TASK DIRECTIONS:
Below are lines of data; restate word for word those running from the line containing "Home (147, 111)" to the line containing "All Forum Categories (97, 1667)", inclusive, and no others.

BEGIN LISTED ENTRIES

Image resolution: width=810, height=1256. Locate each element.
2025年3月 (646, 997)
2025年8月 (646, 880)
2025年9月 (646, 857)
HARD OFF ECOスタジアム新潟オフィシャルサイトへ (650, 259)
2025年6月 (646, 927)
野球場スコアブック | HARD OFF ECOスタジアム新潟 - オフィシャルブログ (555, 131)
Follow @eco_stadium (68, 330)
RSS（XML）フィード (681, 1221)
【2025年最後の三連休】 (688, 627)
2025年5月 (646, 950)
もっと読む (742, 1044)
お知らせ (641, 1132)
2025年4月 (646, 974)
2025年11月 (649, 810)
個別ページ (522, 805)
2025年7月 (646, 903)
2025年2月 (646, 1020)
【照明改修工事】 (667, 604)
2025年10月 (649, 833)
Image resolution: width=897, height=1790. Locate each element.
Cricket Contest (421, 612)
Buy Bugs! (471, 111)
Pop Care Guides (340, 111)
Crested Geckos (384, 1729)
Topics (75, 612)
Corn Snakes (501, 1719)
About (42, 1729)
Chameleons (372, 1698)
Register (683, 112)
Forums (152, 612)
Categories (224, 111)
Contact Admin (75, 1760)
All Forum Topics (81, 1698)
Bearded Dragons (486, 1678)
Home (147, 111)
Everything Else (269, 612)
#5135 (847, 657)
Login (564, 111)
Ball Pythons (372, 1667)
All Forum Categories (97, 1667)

END LISTED ENTRIES
BEGIN LISTED ENTRIES

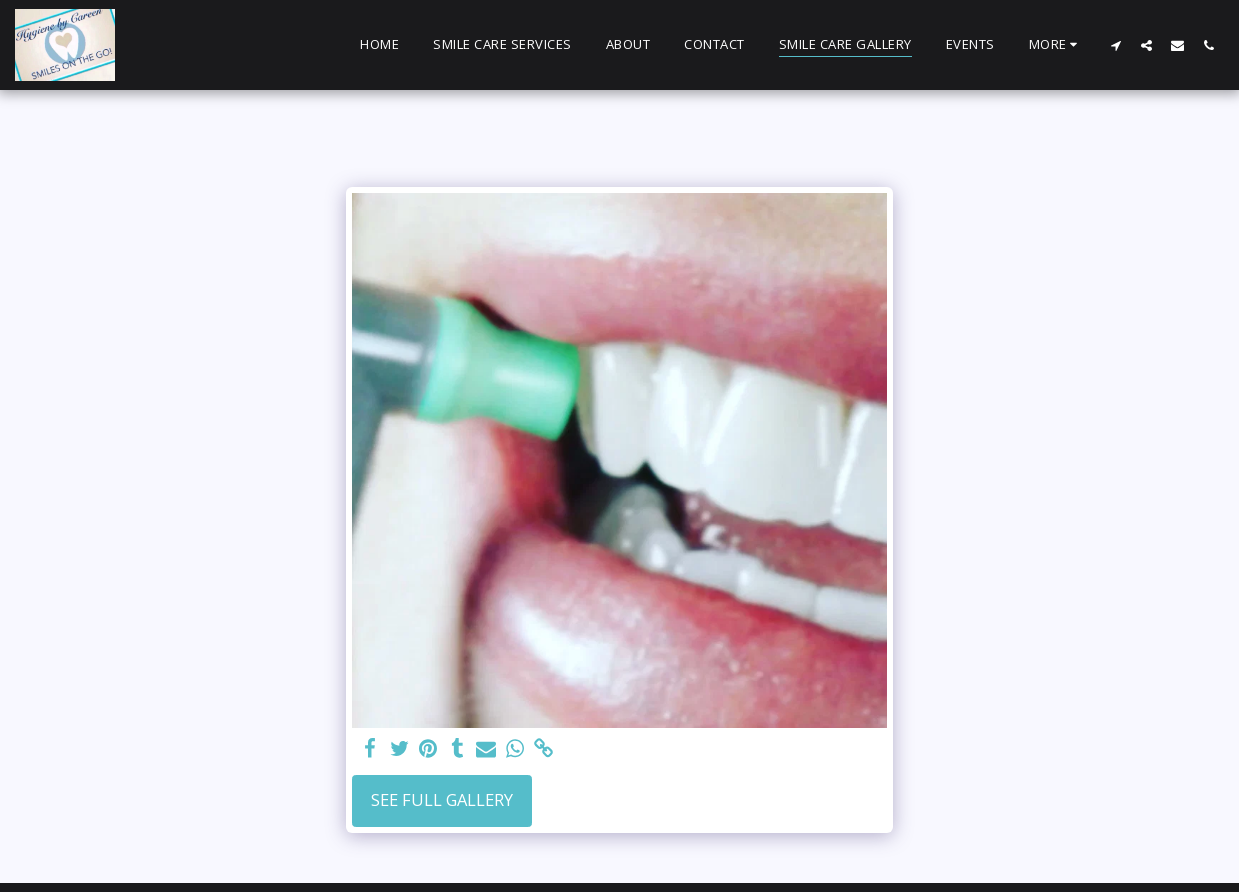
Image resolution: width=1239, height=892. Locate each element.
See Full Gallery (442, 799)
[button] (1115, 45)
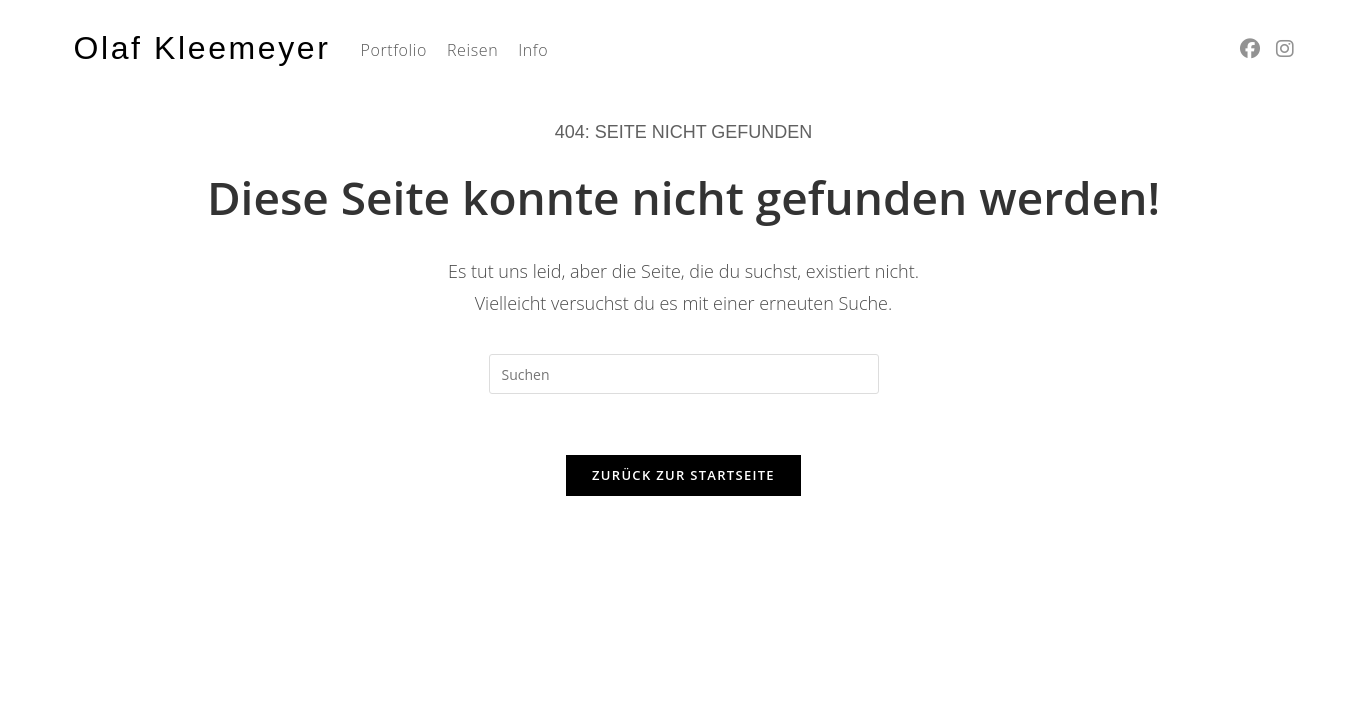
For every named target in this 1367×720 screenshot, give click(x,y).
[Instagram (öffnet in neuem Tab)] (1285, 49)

END LISTED ENTRIES

ANSWER AREA:
Home (147, 111)
Everything Else (269, 612)
#5135 (847, 657)
Login (564, 111)
Ball Pythons (372, 1667)
All Forum Categories (97, 1667)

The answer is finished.